### WHAT YOU HAVE TO DO:
The line containing "Deutschland" marks the end; copy exactly all lines from the start of the material up to and including it.

### INFORMATION SUPPLIED:
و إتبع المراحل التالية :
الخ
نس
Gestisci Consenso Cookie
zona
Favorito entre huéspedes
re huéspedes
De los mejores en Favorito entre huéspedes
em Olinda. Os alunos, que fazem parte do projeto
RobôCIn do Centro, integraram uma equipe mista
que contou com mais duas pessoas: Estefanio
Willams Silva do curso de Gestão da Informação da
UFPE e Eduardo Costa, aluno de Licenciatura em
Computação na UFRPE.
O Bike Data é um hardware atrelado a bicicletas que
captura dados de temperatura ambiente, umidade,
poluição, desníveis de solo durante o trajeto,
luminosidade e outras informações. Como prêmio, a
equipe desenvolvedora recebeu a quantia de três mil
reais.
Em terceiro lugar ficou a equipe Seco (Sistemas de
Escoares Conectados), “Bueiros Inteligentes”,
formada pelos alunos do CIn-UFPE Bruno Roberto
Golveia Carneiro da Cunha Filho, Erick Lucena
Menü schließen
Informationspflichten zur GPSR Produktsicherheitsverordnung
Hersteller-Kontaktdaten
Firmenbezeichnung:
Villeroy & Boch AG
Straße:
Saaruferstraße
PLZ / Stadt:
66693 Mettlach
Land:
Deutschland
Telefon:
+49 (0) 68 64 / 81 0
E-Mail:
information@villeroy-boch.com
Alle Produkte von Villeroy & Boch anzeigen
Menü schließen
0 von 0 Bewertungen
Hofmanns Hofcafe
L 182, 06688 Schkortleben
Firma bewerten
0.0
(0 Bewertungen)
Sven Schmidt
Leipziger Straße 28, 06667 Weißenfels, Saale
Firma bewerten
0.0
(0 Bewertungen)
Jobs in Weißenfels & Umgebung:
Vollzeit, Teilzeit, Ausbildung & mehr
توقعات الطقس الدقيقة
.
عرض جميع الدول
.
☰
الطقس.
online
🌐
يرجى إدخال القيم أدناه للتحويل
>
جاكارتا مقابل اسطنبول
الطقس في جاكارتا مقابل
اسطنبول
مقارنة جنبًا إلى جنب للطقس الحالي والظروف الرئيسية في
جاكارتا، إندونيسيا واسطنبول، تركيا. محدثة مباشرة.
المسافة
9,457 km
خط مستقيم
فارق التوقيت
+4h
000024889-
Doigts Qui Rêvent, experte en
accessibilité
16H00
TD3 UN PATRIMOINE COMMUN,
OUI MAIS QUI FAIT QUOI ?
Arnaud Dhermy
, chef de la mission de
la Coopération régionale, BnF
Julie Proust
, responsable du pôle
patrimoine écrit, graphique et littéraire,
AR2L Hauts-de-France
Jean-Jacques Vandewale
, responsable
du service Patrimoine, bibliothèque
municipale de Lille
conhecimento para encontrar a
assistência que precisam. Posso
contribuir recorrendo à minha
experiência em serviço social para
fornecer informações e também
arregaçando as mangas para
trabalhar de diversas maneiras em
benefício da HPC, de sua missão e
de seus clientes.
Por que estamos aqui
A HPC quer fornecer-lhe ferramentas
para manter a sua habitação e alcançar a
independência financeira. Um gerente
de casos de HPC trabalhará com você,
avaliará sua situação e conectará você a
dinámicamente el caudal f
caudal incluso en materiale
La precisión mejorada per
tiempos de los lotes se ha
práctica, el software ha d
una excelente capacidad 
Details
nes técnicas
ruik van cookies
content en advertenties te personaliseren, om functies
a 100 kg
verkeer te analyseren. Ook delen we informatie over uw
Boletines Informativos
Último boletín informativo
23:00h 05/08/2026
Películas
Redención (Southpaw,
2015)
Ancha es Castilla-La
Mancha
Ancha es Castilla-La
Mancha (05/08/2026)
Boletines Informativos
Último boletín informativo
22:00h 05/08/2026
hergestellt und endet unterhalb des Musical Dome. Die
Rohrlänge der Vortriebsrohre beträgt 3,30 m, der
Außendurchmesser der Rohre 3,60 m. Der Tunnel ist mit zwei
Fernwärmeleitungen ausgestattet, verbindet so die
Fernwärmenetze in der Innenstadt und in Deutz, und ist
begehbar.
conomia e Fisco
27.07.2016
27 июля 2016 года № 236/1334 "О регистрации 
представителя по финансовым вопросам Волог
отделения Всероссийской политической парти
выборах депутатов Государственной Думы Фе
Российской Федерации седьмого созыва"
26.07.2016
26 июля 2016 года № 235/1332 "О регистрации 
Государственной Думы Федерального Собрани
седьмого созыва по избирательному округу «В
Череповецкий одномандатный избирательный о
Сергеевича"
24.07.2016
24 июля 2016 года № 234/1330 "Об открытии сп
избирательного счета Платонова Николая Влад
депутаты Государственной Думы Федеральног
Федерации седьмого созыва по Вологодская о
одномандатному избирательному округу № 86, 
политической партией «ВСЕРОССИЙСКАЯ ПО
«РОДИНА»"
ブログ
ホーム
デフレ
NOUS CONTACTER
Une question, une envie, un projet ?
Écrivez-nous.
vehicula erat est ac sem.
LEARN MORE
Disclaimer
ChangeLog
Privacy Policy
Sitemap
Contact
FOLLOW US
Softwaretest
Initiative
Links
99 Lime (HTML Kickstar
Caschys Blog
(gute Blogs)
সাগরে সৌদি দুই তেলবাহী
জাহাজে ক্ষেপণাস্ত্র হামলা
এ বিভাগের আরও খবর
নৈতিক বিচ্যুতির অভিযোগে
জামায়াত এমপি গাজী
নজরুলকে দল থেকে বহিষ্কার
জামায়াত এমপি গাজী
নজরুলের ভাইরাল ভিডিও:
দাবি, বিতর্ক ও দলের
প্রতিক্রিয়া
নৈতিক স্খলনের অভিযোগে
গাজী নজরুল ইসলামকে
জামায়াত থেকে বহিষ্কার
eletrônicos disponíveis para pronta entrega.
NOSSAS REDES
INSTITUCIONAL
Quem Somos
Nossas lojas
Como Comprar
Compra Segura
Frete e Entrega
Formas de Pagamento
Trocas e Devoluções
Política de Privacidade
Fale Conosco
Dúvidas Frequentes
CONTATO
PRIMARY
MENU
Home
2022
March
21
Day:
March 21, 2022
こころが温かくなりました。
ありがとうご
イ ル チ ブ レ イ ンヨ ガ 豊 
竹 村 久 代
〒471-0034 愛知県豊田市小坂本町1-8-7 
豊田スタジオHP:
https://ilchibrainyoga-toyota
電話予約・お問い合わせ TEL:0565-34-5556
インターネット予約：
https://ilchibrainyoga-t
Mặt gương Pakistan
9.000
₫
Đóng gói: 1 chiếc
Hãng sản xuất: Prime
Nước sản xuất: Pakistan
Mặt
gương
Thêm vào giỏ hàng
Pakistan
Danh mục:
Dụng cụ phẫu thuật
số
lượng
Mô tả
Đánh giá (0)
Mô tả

### OUTPUT OF THE TASK:
و إتبع المراحل التالية :
الخ
نس
Gestisci Consenso Cookie
zona
Favorito entre huéspedes
re huéspedes
De los mejores en Favorito entre huéspedes
em Olinda. Os alunos, que fazem parte do projeto
RobôCIn do Centro, integraram uma equipe mista
que contou com mais duas pessoas: Estefanio
Willams Silva do curso de Gestão da Informação da
UFPE e Eduardo Costa, aluno de Licenciatura em
Computação na UFRPE.
O Bike Data é um hardware atrelado a bicicletas que
captura dados de temperatura ambiente, umidade,
poluição, desníveis de solo durante o trajeto,
luminosidade e outras informações. Como prêmio, a
equipe desenvolvedora recebeu a quantia de três mil
reais.
Em terceiro lugar ficou a equipe Seco (Sistemas de
Escoares Conectados), “Bueiros Inteligentes”,
formada pelos alunos do CIn-UFPE Bruno Roberto
Golveia Carneiro da Cunha Filho, Erick Lucena
Menü schließen
Informationspflichten zur GPSR Produktsicherheitsverordnung
Hersteller-Kontaktdaten
Firmenbezeichnung:
Villeroy & Boch AG
Straße:
Saaruferstraße
PLZ / Stadt:
66693 Mettlach
Land:
Deutschland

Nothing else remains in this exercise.